_What you are asked to do_. Reproduce each line of the material exactly, minus any picture.
##### Input data
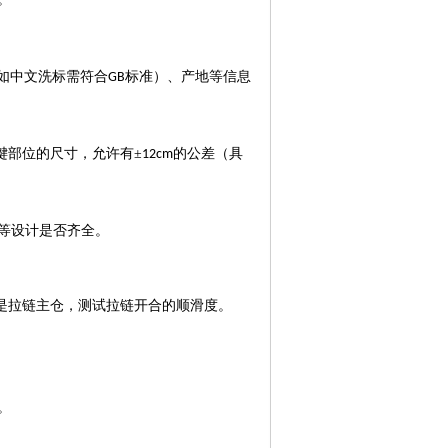
如中文洗标需符合
标准）、产地等信息
GB
键部位的尺寸，允许有±
的公差（具
12cm
等设计是否齐全。
是拉链主仓，测试拉链开合的顺滑度。
。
##########
_Task result_.
如中文洗标需符合
标准）、产地等信息
GB
键部位的尺寸，允许有±
的公差（具
12cm
等设计是否齐全。
是拉链主仓，测试拉链开合的顺滑度。
。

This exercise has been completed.